Ralf Schwarzer and Matthias Jerusalem put together the General Self-Efficacy Scale (GSE) in 1995. The idea was to capture a broad, fairly stable sense of how competent a person feels when life gets stressful. There are 10 items, each answered on a 4-point Likert scale (1 = not at all true, 2 = hardly true, 3 = moderately true, 4 = exactly true), so the total lands somewhere between 10 and 40. You get the score by adding the items up, total = sum(item_i) for i = 1..10, and a higher number means stronger perceived self-efficacy.

Its roots are in Albert Bandura's self-efficacy theory (1977, 1997), the idea that what you believe about your own ability to plan and carry out actions shapes how motivated, persistent and resilient you are. The GSE has been translated into more than 30 languages. The Brazilian Portuguese validation by Souza & Souza (2004) found good internal consistency (Cronbach's α ≈ 0.81) and a one-dimensional structure that matched the original.

Applications

You'll find it in educational research (academic motivation, learning outcomes) and in health psychology, where it tracks how people cope with chronic disease, stick to treatment or progress through rehabilitation. Workplaces use it for job performance and burnout prevention, and cognitive-behavioural therapy (CBT) leans on it to watch mastery experiences shift over time. Cross-cultural studies of resilience and well-being draw on it too.

FAQ

How are GSE results interpreted? A higher total points to higher general self-efficacy. There aren't any universal cut-offs, so people usually compare a score against normative samples, or track how it changes in the same person over time.

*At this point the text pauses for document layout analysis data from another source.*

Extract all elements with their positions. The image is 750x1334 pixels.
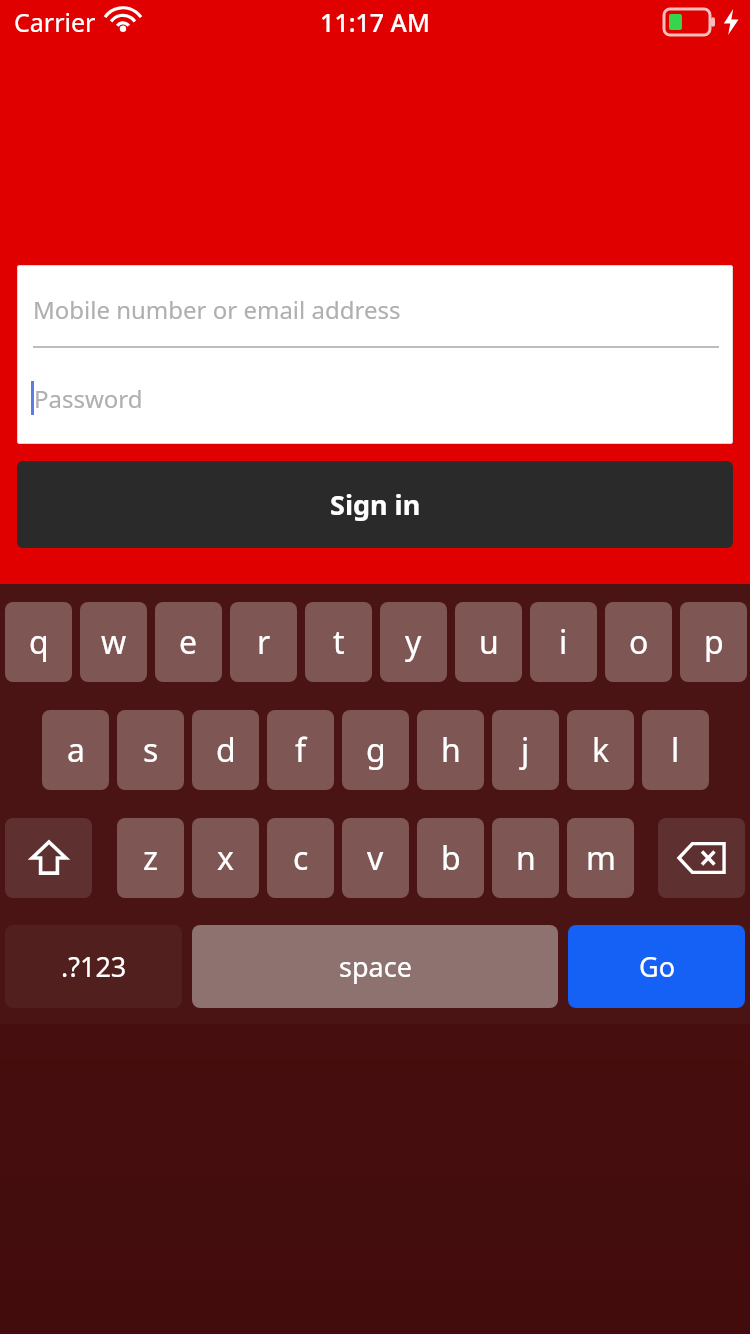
- staticText: e: [179, 620, 198, 664]
- staticText: y: [405, 620, 422, 664]
- staticText: u: [479, 620, 499, 664]
- button[interactable]: s: [117, 710, 184, 790]
- button[interactable]: Go: [568, 925, 745, 1008]
- staticText: q: [29, 620, 49, 664]
- staticText: 11:17 AM: [320, 5, 430, 39]
- button[interactable]: o: [605, 602, 672, 682]
- staticText: l: [671, 728, 680, 772]
- staticText: v: [367, 836, 384, 880]
- staticText: Go: [639, 948, 675, 985]
- button[interactable]: Sign in: [17, 461, 733, 548]
- button[interactable]: b: [417, 818, 484, 898]
- button[interactable]: h: [417, 710, 484, 790]
- staticText: t: [333, 620, 345, 664]
- staticText: i: [559, 620, 568, 664]
- button[interactable]: w: [80, 602, 147, 682]
- button[interactable]: Backspace: [658, 818, 745, 898]
- staticText: Password: [34, 382, 143, 415]
- staticText: g: [366, 728, 386, 772]
- button[interactable]: .?123: [5, 925, 182, 1008]
- button[interactable]: f: [267, 710, 334, 790]
- button[interactable]: t: [305, 602, 372, 682]
- button[interactable]: p: [680, 602, 747, 682]
- button[interactable]: space: [192, 925, 558, 1008]
- staticText: k: [592, 728, 610, 772]
- button[interactable]: y: [380, 602, 447, 682]
- button[interactable]: g: [342, 710, 409, 790]
- button[interactable]: a: [42, 710, 109, 790]
- button[interactable]: r: [230, 602, 297, 682]
- staticText: j: [521, 728, 530, 772]
- button[interactable]: c: [267, 818, 334, 898]
- staticText: z: [143, 836, 159, 880]
- button[interactable]: j: [492, 710, 559, 790]
- button[interactable]: k: [567, 710, 634, 790]
- button[interactable]: v: [342, 818, 409, 898]
- staticText: r: [257, 620, 271, 664]
- button[interactable]: Mobile number or email address: [17, 265, 733, 353]
- staticText: Mobile number or email address: [33, 293, 401, 326]
- button[interactable]: u: [455, 602, 522, 682]
- staticText: .?123: [61, 948, 127, 985]
- staticText: h: [441, 728, 461, 772]
- button[interactable]: m: [567, 818, 634, 898]
- button[interactable]: z: [117, 818, 184, 898]
- button[interactable]: Shift: [5, 818, 92, 898]
- staticText: o: [629, 620, 649, 664]
- staticText: c: [293, 836, 309, 880]
- staticText: m: [586, 836, 616, 880]
- button[interactable]: d: [192, 710, 259, 790]
- staticText: Sign in: [330, 486, 421, 523]
- staticText: space: [339, 948, 412, 985]
- staticText: w: [101, 620, 127, 664]
- staticText: b: [441, 836, 461, 880]
- staticText: n: [516, 836, 536, 880]
- button[interactable]: l: [642, 710, 709, 790]
- staticText: s: [143, 728, 159, 772]
- button[interactable]: Password: [17, 353, 733, 443]
- button[interactable]: e: [155, 602, 222, 682]
- button[interactable]: q: [5, 602, 72, 682]
- staticText: x: [217, 836, 234, 880]
- staticText: f: [295, 728, 307, 772]
- staticText: d: [216, 728, 236, 772]
- staticText: p: [704, 620, 724, 664]
- staticText: Carrier: [14, 5, 96, 39]
- staticText: a: [67, 728, 85, 772]
- button[interactable]: x: [192, 818, 259, 898]
- button[interactable]: i: [530, 602, 597, 682]
- button[interactable]: n: [492, 818, 559, 898]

Can this calculator be used as a clinical diagnosis? No. The GSE is meant for research and screening. It's no substitute for a clinical evaluation by a qualified psychologist or physician.

Why a 4-point scale instead of 5 or 7? The authors went with a 4-point format on purpose. With no neutral middle option, respondents can't sit on the fence, which cuts down central-tendency bias and nudges each answer toward agreement or disagreement.